Over the past two weeks or so there have been a number of cities that have removed statues of individuals who are now deemed morally wrong for their former actions day. Well it turns out that this action has sparked a backlash of sorts. The pigeons of America have formed a Protest Movement called ----POPS: Pigeons Obligated to Poop on Statues. In their mission statement they are apolitical as they will—well—you know what—on any statue—regardless of historical significance. A spokesman for a statue-removal organization said the pigeons are full of it. A spokesbird for POPS responded, "That is exactly why we want the statues put back.” Rumor has it that POPS is hiring a celebrity spokesman, Larry Bird.

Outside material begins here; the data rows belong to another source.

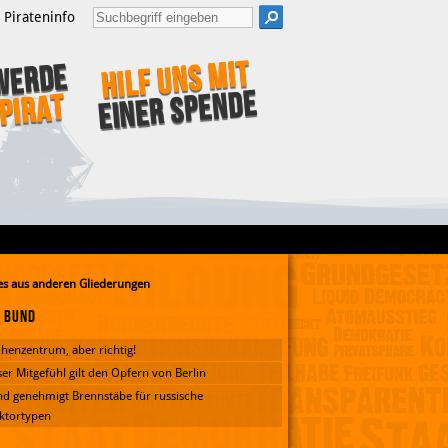
Pirateninfo
Hilf uns mit
Werde
einer Spende
Pirat
s aus anderen Gliederungen
Bund
henzentrum, aber richtig!
er Mitgefühl gilt den Opfern von Berlin
d genehmigt Brennstäbe für russische
ktortypen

OK — here is a case of Life Imitating TV: I was at a local Hot Dog place recently and 2 EMT Guys were ordering a bunch of hotdogs for themselves and buddies. After the lead guy paid—it was around $17.00 — he realized that he did not have enough cash left over after tipping. So he reached back in to the tip jar and took out $1.00 to cover his bill total. The crowd—of 3 others — we’re all older guys and we said in unison—this is a George Costanza moment (From a Seinfeld episode where George did that). Very cool!

A local family owed restaurant—Six Brothers in Little Falls— just closed. Does that mean they are now orphans?

The CEO of Bumble Bee Foods has been indicted and jailed for price fixing cans of Tuna Fish. Guess you can say he was stung by his own greed.

Sobering conversation. Met a current student/member of the GRHS Track Team—where I volunteer coach—in the supermarket with her mom. After the usual pleasantries, the mom said that she had to be careful not to bring any virus home as her elderly mom lived with them. She then added that people in her age group are at risk. So I asked, “How old is she?” Mom—“71.” I blinked, and she asked me, “Why?” I then said that I am 73! Sobering.

Do you realize that prison is actually a…gated community. Just saying.

OK, FB Buddies—here come another Indek anecdote. With the pandemic standard of maintaining the six-foot separation—one group has come forward indicating that they cannot abide by this—a spokesman for Amoeba Lives Matter says that they cannot physically comply due to being.... well they are amoebas.

Feel-good moment—recently I was running on a nature trail and as I came around a corner—a young woman and her 2 sons were walking my way. As I looked, I realized that the Mom was a former student of mine at GRHS. I stopped and said” is your name Jennifer?” She stopped and in a stunned look, said, “Oh my. Mr. Indek.” She then turned to her 2 sons, ages 10 and 7 and said, “This is Mr. Indek. He is a legend as a guidance counselor and coach.” She was in the class of 1991 so she now is 47. Her boys were impressed.

Sports of Sorts

No races — so no results. Went to a minor league game nearby, where the stadium usually has 1000 plus people. The night we were there — about 100. Game lost some of its oomph with a small crowd, but still fun to watch. Playing Sunday AM softball games in my league. Great to have some normalcy.